Plusieurs de ses confrères ne partagent pas forcément son avis.  La décision laisse par exemple « perplexe » l’avocat Aymeric Hourcabie. De son côté, Antoine Woimant, du cabinet MCL, n’en revient pas. Dans la pratique, il fait l’inverse. Il alerte le pouvoir adjudicateur en lui demandant de surseoir à la signature du contrat puis signifie au TA qu’il a bien informé l’acheteur du recours.  « La solution est un peu dure », estime pour sa part Hervé Letellier, avocat au cabinet Symchowicz & Weissberg. D’autant que rien dans les textes ne prévoit d’imposer une copie de l’AR de l’envoi à la plateforme télérecours, ajoute-t-il. lafay_nicolas_mrs9424_1_0.jpg« C’est une interprétation extrêmement sévère des textes », confirme Me Nicolas Lafay (photo ci-contre), « c’est en tout cas la première fois que je vois une telle position prise par le juge s’agissant de la notification de la requête à l’acheteur. Je fonctionne toujours comme l’a fait en l’espèce le conseil de la société requérante mais je vais modifier ma pratique. » « A bien y réfléchir qu’est-ce qui prouve au pouvoir adjudicateur que le référé est enregistré devant le TA et que donc, la signature du marché est suspendu, si l’AR de télérecours (ou du fax au tribunal avant) n’est pas communiqué en même temps que la requête ? Rien », concède Julien Bonnat, avocat du cabinet Avoxa.

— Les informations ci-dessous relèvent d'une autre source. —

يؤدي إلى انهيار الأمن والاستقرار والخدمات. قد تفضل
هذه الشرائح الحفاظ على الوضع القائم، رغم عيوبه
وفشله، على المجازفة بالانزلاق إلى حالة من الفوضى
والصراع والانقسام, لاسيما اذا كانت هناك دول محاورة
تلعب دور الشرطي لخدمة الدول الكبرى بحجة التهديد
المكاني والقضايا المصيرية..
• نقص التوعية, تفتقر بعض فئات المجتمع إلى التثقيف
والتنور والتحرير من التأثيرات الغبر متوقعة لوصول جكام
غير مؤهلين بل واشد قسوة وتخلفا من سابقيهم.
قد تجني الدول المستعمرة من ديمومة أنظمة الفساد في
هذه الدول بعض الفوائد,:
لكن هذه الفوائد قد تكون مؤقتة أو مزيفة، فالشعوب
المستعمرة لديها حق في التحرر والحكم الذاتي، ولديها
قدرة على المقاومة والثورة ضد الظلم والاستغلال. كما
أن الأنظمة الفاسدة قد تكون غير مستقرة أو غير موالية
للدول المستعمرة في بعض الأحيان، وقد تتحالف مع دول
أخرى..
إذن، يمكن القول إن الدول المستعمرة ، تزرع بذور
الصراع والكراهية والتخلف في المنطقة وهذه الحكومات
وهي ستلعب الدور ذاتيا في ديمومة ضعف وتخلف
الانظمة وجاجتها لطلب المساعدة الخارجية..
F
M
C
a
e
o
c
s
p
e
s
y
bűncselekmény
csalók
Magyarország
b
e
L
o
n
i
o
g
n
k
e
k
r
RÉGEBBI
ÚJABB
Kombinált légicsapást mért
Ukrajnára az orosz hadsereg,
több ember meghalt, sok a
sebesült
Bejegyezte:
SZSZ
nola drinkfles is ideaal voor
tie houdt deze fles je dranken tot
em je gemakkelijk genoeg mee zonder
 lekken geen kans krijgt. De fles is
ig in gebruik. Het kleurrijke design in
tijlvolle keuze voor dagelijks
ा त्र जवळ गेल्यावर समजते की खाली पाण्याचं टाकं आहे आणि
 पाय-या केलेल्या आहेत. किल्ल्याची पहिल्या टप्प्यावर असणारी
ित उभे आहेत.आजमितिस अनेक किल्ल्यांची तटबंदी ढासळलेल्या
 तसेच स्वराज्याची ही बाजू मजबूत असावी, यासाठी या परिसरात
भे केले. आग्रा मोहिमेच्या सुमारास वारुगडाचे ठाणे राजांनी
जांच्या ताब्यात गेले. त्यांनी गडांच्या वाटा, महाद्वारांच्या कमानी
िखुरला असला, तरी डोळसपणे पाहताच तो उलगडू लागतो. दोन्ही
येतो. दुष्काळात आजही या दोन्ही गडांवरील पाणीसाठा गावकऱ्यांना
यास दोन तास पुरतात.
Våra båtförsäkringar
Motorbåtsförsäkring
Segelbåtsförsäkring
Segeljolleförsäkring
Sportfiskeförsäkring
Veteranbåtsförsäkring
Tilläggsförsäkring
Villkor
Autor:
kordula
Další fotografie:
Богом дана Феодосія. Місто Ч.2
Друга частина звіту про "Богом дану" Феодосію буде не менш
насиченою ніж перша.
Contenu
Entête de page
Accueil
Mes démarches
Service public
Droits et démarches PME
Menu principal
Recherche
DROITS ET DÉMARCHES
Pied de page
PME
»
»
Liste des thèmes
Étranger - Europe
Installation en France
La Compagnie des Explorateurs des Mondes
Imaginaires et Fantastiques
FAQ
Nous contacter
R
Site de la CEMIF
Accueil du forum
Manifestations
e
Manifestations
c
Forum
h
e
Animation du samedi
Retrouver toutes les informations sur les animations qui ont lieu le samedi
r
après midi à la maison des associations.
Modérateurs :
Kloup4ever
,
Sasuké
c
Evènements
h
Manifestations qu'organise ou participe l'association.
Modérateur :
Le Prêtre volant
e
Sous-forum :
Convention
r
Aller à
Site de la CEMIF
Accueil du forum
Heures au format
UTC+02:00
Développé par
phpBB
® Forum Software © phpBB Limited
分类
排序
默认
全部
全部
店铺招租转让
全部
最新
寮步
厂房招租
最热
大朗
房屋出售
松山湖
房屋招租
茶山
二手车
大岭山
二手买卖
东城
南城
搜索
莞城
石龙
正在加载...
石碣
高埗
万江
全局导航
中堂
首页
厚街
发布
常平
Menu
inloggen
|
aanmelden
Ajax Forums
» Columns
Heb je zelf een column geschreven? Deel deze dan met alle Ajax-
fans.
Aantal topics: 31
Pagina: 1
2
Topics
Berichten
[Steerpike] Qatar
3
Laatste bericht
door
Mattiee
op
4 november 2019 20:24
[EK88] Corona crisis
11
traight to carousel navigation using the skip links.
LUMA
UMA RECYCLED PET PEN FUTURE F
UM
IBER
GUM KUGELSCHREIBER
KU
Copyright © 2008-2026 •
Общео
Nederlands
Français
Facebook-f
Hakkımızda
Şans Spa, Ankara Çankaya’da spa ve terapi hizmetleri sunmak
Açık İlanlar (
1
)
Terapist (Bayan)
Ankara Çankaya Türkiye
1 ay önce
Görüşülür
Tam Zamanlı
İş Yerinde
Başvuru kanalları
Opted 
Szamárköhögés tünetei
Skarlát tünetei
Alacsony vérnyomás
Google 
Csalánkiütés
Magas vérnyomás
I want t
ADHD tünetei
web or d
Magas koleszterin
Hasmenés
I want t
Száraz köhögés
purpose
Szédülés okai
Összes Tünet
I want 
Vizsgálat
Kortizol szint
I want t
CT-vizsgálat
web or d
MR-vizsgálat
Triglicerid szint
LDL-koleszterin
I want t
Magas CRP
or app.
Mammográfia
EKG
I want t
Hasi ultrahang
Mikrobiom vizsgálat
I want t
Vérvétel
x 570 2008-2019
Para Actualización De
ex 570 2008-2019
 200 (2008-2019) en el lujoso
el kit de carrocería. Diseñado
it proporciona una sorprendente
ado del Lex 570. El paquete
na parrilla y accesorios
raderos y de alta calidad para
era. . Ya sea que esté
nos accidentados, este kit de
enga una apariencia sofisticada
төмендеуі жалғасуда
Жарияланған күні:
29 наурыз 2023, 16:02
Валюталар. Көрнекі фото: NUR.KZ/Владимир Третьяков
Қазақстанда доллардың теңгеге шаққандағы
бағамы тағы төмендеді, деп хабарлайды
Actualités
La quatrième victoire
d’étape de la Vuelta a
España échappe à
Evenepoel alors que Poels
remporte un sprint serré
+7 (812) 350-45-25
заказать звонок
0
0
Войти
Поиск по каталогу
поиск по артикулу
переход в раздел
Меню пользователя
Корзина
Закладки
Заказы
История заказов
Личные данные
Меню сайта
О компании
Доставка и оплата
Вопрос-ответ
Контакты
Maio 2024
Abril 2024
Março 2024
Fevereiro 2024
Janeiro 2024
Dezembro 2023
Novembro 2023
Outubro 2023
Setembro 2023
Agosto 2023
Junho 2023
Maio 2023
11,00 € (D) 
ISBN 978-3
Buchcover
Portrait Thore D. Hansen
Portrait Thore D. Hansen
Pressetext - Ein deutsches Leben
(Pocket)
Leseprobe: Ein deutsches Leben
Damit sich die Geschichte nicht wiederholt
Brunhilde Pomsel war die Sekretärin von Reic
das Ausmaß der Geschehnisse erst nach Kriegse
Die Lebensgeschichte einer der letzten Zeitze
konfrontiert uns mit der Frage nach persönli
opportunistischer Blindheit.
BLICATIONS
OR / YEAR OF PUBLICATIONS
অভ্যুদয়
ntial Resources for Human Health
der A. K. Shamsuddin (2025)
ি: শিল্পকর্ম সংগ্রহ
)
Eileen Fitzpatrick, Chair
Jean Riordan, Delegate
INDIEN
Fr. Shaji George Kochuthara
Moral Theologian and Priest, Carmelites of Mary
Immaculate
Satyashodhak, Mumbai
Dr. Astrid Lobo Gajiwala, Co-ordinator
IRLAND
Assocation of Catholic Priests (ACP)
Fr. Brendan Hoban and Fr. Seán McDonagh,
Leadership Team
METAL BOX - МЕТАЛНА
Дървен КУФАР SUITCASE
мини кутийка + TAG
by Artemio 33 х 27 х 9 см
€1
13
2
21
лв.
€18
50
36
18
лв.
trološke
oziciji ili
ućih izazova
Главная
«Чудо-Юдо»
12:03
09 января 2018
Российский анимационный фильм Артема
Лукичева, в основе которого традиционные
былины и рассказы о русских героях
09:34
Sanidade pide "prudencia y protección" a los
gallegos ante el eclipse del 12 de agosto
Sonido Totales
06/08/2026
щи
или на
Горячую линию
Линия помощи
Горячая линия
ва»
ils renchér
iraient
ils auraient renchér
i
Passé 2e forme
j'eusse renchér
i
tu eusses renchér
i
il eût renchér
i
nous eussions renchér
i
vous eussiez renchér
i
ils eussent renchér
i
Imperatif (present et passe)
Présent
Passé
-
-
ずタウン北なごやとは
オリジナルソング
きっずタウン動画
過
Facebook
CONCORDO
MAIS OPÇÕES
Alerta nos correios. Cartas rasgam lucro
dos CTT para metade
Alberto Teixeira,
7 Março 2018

C’est en tout cas la première fois que je vois une telle position prise par le juge s’agissant de la notification de la requête à l’acheteur

Lequel estime toutefois que l’esprit des textes est celui de l’information simultanée (tribunal/acheteur) et non celui de la preuve d’un enregistrement capable de suspendre la signature du marché.  En filigrane se pose la question de la bonne foi des avocats. « J’ai déjà été informé une fois par un confrère d’une supposée requête qui n’a jamais été introduite et qui a paralysé l’acheteur, reconnaît Hervé Letellier, mais c’est très rare ». « Dans ses conclusions sur l’arrêt du 17 octobre 2016, Ministre de la Défense, le rapporteur public Gilles Pellissier précisait que : « le point de départ du délai de suspension court à compter de la date à laquelle l’introduction du référé a été portée à la connaissance du pouvoir adjudicateur ». Ceci semble donc bien confirmer l’obligation de porter à la connaissance de l’acheteur public la preuve de la saisine du tribunal », précise Me Palmier, « tel est le cas lorsque l’information est portée à la connaissance de l’acheteur public par le greffe du tribunal, puisque dans cette hypothèse, la preuve de la saisine ne pose aucune difficulté. La question de savoir s’il faut croire l’avocat sur parole est hors débat puisque l’avocat doit apporter la preuve du respect des règles de procédures contentieuses. Or, tel n’est pas le cas en l’espèce.» Après avoir fait remarquer que l’ordonnance parle également de l’AR de l’enregistrement de la requête (une fois déposé sur la plateforme, le recours fait l’objet d’une vérification par le tribunal qui alloue alors un numéro de dossier, NDR), Antoine Woimant considère que « cela n’a aucun sens. On ne peut pas être tributaire de la célérité du greffe». L’affaire est loin d’être terminée puisqu’un pourvoi a été déposé.